I am new to R, and almost everything I do is a typical methodology that I learned in other languages. However, whenever I looked for the answers Rhere, the code structure was very different than I expected.
I have a data table that contains panel data for individuals. I want to look at the average result of the characteristic, and then split the sample twice: those that are higher than the median average result, and those that are lower.
Here is the structure of my data.table, yearly:
user wage year
1: 65122111 9.74 2003
2: 65122111 7.85 2004
3: 65122111 97.16 2005
4: 65122111 48.22 2006
5: 65122111 91.24 2007
6: 65122111 9.35 2008
7: 65122112 80.00 2007
8: 65122112 0.00 2008
And here is what I do:
meanWages <- yearly[, list(meanWage = mean(wage)), by=(user)]

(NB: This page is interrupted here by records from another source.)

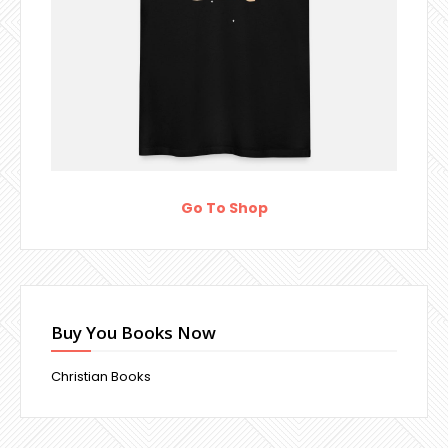
Go To Shop
Buy You Books Now
Christian Books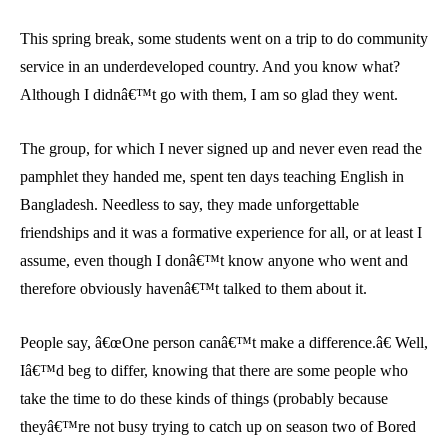
This spring break, some students went on a trip to do community
service in an underdeveloped country. And you know what?
Although I didnâ€™t go with them, I am so glad they went.
The group, for which I never signed up and never even read the
pamphlet they handed me, spent ten days teaching English in
Bangladesh. Needless to say, they made unforgettable
friendships and it was a formative experience for all, or at least I
assume, even though I donâ€™t know anyone who went and
therefore obviously havenâ€™t talked to them about it.
People say, â€œOne person canâ€™t make a difference.â€ Well,
Iâ€™d beg to differ, knowing that there are some people who
take the time to do these kinds of things (probably because
theyâ€™re not busy trying to catch up on season two of Bored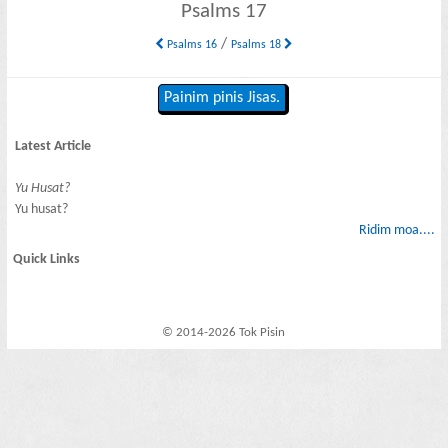
Psalms 17
/
Psalms 16
Psalms 18
Painim pinis Jisas.
Latest Article
Yu Husat?
Yu husat?
Ridim moa....
Quick Links
© 2014-2026 Tok Pisin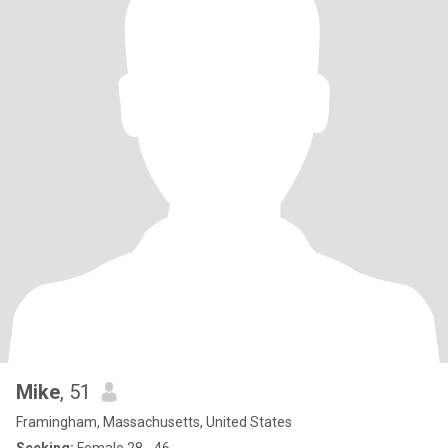
Mike
, 51
Framingham, Massachusetts, United States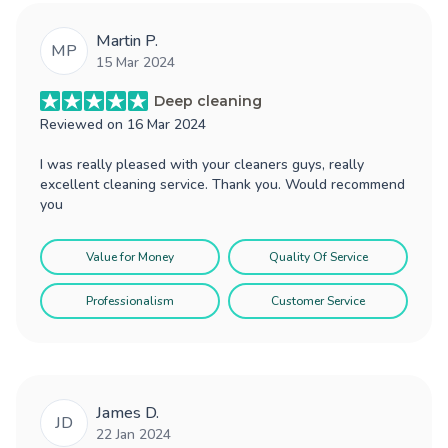
Martin P.
MP
15 Mar 2024
Deep cleaning
Reviewed on
16 Mar 2024
I was really pleased with your cleaners guys, really
excellent cleaning service. Thank you. Would recommend
you
Value for Money
Quality Of Service
Professionalism
Customer Service
James D.
JD
22 Jan 2024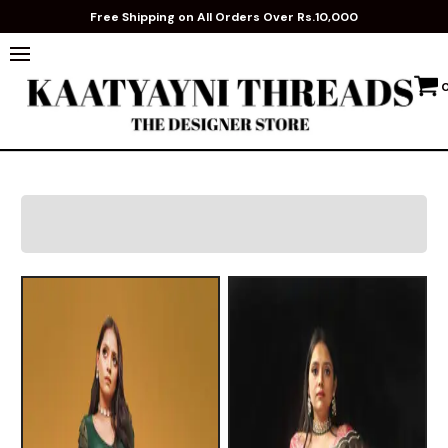
Free Shipping on All Orders Over Rs.10,000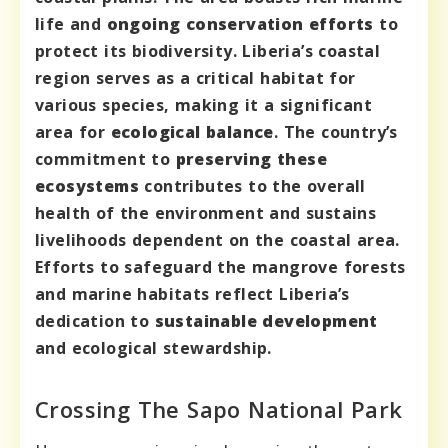
life and
ongoing conservation efforts
to
protect its biodiversity. Liberia’s coastal
region serves as a critical habitat for
various species, making it a significant
area for
ecological balance
. The country’s
commitment to
preserving these
ecosystems
contributes to the overall
health of the environment and sustains
livelihoods dependent on the coastal area.
Efforts to safeguard the mangrove forests
and marine habitats reflect Liberia’s
dedication to
sustainable development
and ecological stewardship.
Crossing The Sapo National Park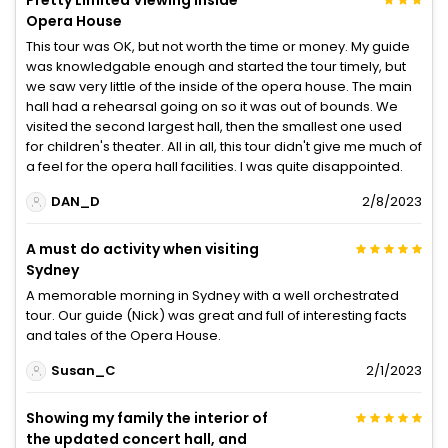
Opera House
This tour was OK, but not worth the time or money. My guide
was knowledgable enough and started the tour timely, but
we saw very little of the inside of the opera house. The main
hall had a rehearsal going on so it was out of bounds. We
visited the second largest hall, then the smallest one used
for children's theater. All in all, this tour didn't give me much of
a feel for the opera hall facilities. I was quite disappointed.
DAN_D
2/8/2023
A must do activity when visiting
Sydney
A memorable morning in Sydney with a well orchestrated
tour. Our guide (Nick) was great and full of interesting facts
and tales of the Opera House.
Susan_C
2/1/2023
Showing my family the interior of
the updated concert hall, and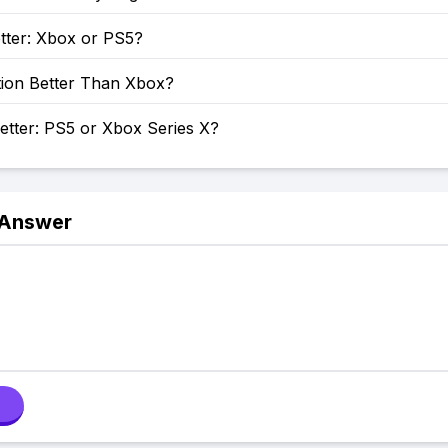
tter: Xbox or PS5?
tion Better Than Xbox?
etter: PS5 or Xbox Series X?
 Answer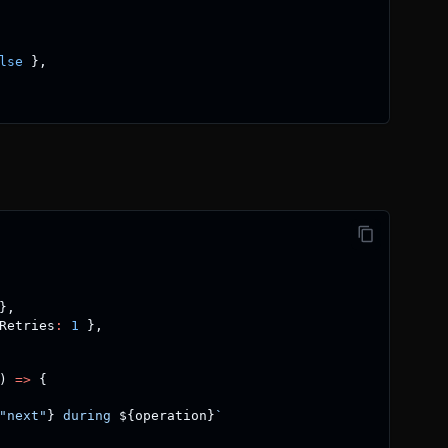
lse
}
,
}
,
Retries
:
1
}
,
)
=>
{
"next"
}
 during 
${
operation
}
`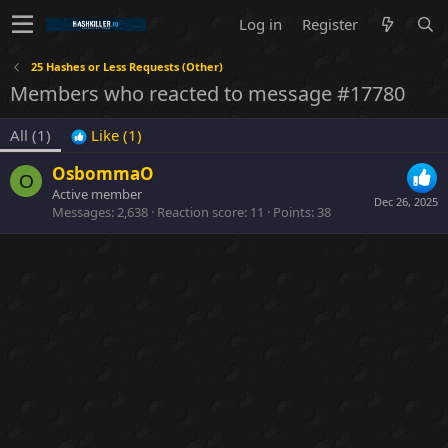
Log in
Register
25 Hashes or Less Requests (Other)
Members who reacted to message #17780
All
(1)
Like
(1)
OsbommaO
O
Active member
Dec 26, 2025
Messages
2,638
Reaction score
11
Points
38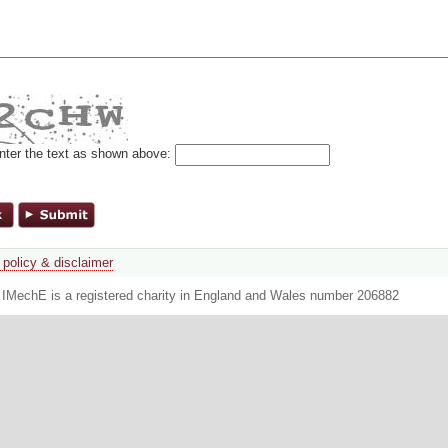
nter the text as shown above:
 policy & disclaimer
. IMechE is a registered charity in England and Wales number 206882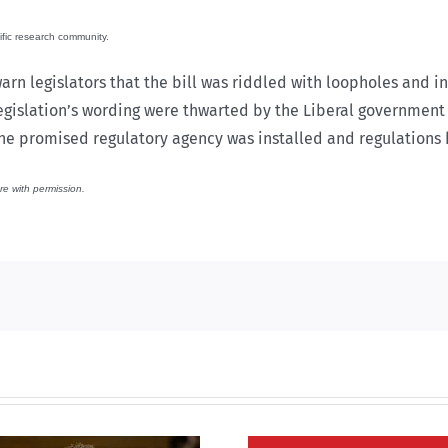
ific research community.
arn legislators that the bill was riddled with loopholes and 
legislation’s wording were thwarted by the Liberal government 
he promised regulatory agency was installed and regulations
re with permission.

highWage <- meanWages[meanWage > median(meanWages[, meanWage]), user]
lowWage <- meanWages[meanWage < median(meanWages[, meanWage]), user]
yearlyHigh <- yearly[is.element(user,highWage),]
yearlyLow <- yearly[is.element(user,highWage),]
I guess this gives me what I expect (validation is pretty cumbersome), but it seems to be very lumpy and inefficient. What would be a more efficient and concise way to do the same?